L'analyse de Bernard Lassauce au JT de mercredi :
 


La vision de la SLN

Sollicitée, celle-ci n'a pas réagi elle devrait le faire prochainement. Pour rappel, la société Le Nickel demande à pouvoir exporter ces deux millions de tonnes de minerai brut non valorisable localement, en plus des quatre millions déjà accordés. Une question de survie, dit l'entreprise. En grandes difficultés, la SLN affirme que son plan de sauvetage destiné à retrouver une rentabilité d'ici 2024 «fonctionne». A condition d'avoir :

  • le libre accès à ses centres miniers;
  • «une énergie moins coûteuse»;
  • des exportations supplémentaires de minerais non valorisables localement;
  • et «un support financier pour les deux années à venir».

Bilan et perspectives

Un argumentaire appuyé par un communiqué, lundi. La filiale d'Eramet y dressait un bilan de l'année passée tout en abordant les perspectives de celle-ci. Elle décrivait «un début d’année 2021 atypique, avec un décrochage du marché du ferronickel mais aussi un rebond du LME dont l'industrie de la Nouvelle-Calédonie ne bénéficie pas, mise à mal par une situation instable». Une situation entraînant «une précarisation opérationnelle et industrielle qui fragilise un peu plus les acteurs calédoniens sur un marché redevenu porteur».

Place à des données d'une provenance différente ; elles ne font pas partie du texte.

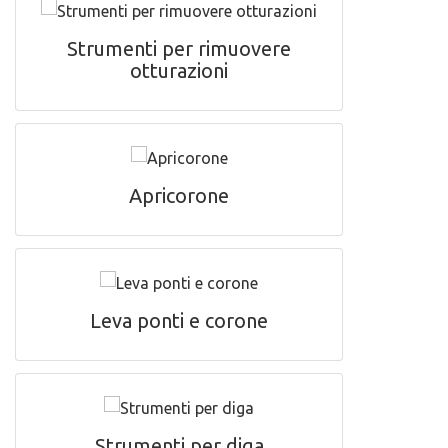
Strumenti per rimuovere
otturazioni
Apricorone
Leva ponti e corone
Strumenti per diga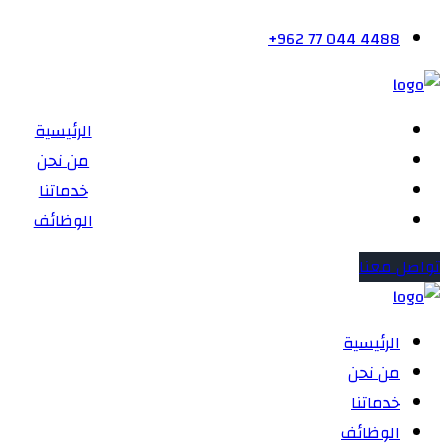
+962 77 044 4488
الرئيسية
من نحن
خدماتنا
الوظائف
تواصل معنا
الرئيسية
من نحن
خدماتنا
الوظائف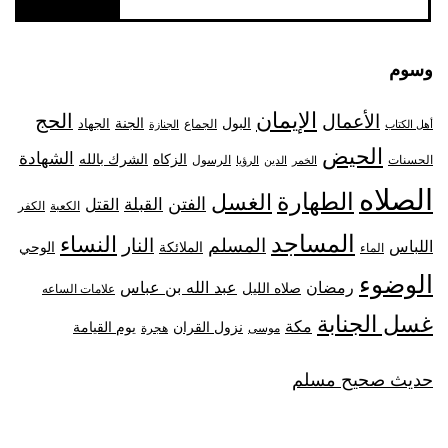
وسوم
الإيمان
الحج
الأعمال
البول
الجنة
الجهاد
الجماع
أهل الكتاب
الجنازة
الحيض
الشهادة
الزكاه
الشرك بالله
الحسنات
الرسول
الخمر
الدين
الرؤيا
الصلاه
الطهارة
الغسل
الفتن
القبلة
القتل
الكعبة
الكفر
المساجد
النساء
المسلم
النار
اللباس
الملائكة
الوحي
الماء
الوضوء
رمضان
عبد الله بن عباس
صلاه الليل
علامات الساعه
غسل الجنابة
مكة
نزول القران
يوم القيامة
موسى
هجرة
حديث صحيح مسلم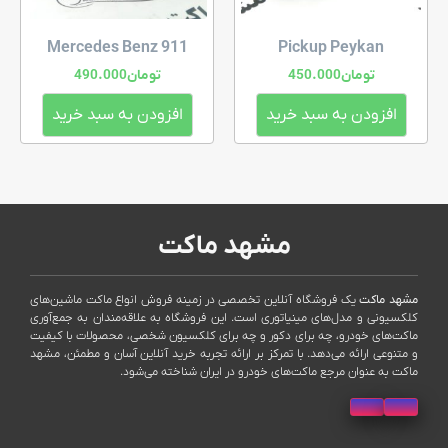
Mercedes Benz 911
Pickup Peykan
تومان
450.000
تومان
490.000
افزودن به سبد خرید
افزودن به سبد خرید
مشهد ماکت
مشهد ماکت
یک فروشگاه آنلاین تخصصی در زمینه فروش انواع ماکت ماشین‌های
کلکسیونی و مدل‌های مینیاتوری است. این فروشگاه به علاقه‌مندان به جمع‌آوری
ماکت‌های خودرو، چه برای دکور و چه برای کلکسیون شخصی، محصولات با کیفیت
و متنوعی ارائه می‌دهد. با تمرکز بر ارائه تجربه خرید آنلاین آسان و مطمئن، مشهد
ماکت به عنوان مرجع ماکت‌های خودرو در ایران شناخته می‌شود.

Le résumé de Dave Waheo-Hnasson et Claude Lindor dans le JT de lundi :

 

Premier employeur privé

Rappelons que la SLN représente le premier employeur privé de Calédonie. Fin 2020, elle décomptait 2 096 salariés à travers la Grande terre, tandis que le nombre d'emplois induits et générés par son activité était estimé à huit mille.